1. Michelle


    Datte: 25/03/2021, Catégories: portrait, Humour Auteur: Jean de Sordon, Source: Revebebe

    Mon ami Gilbert, récemment revenu de son exil romain, réside désormais à Paris, dans un appartement qu’il partage avec sa sœur Michelle.
    
    D’elle, de Michelle, je ne conserve que le souvenir flou, inattentif, d’une enfant silencieuse. Elle poursuit, ou peut-être a déjà rattrapé, des études commerciales qui l’ont amenée à séjourner près de deux ans aux États-Unis. Une autre bonne raison de rendre visite à Gilbert : à quoi peut bien ressembler aujourd’hui une sœur de mon ami qui s’appelle Michelle et arrive d’Amérique ?
    
    C’est elle qui m’ouvre la porte. Je me suis promis cent fois, pourtant, de renoncer à ces comparaisons zoomorphiques, toujours fausses, toujours mesquines.

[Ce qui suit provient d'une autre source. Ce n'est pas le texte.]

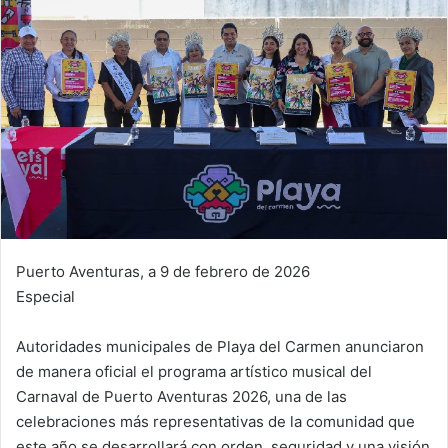
Puerto Aventuras, a 9 de febrero de 2026
Especial
Autoridades municipales de Playa del Carmen anunciaron
de manera oficial el programa artístico musical del
Carnaval de Puerto Aventuras 2026, una de las
celebraciones más representativas de la comunidad que
este año se desarrollará con orden, seguridad y una visión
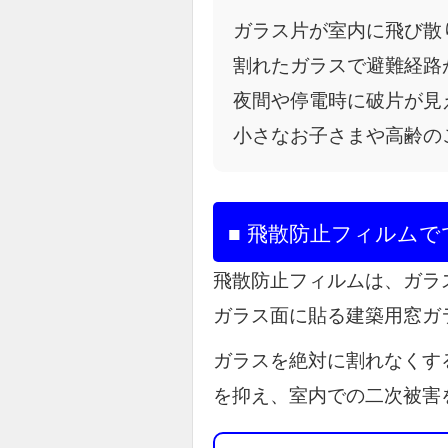
ガラス片が室内に飛び散
割れたガラスで避難経路
夜間や停電時に破片が見
小さなお子さまや高齢の
■ 飛散防止フィルム
飛散防止フィルムは、ガラ
ガラス面に貼る建築用窓ガ
ガラスを絶対に割れなくす
を抑え、室内での二次被害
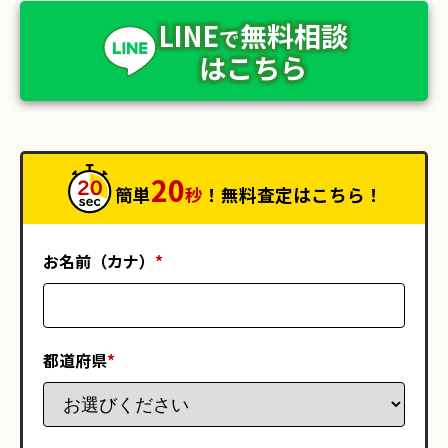
LINE
無料相談
で
はこちら
20
簡単
秒
！無料査定はこちら！
お名前（カナ）
*
都道府県
*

Cette fois, pourtant, le rapprochement s’impose avec la force simple de l’évidence. Toute la défiance, de soi-même et des autres, paraît s’être gravée dans les traits mêmes de l’enfant. Les yeux obliques, retroussés vers les tempes et enfoncés, une prudente mobilité, cet air de fuite, toujours surpris et toujours furtif suggèrent irrésistiblement l’image d’un petit renard, très joli, inquiet jusqu’au désespoir.
    
    Je lui dis :
    
    — Bonjour, petit renard, je suis Jean de Sordon.
    
    Elle murmure :
    
    — Je sais, je t’attendais.
    
    Sans me laisser le temps de lui demander le pourquoi, le comment de cette miraculeuse prémonition, elle disparaît dans une pièce qui s’ouvre à gauche de l’entrée. Elle ressort aussitôt, retraverse le couloir sans me regarder, disparaît à nouveau dans une pièce qui s’ouvre à ...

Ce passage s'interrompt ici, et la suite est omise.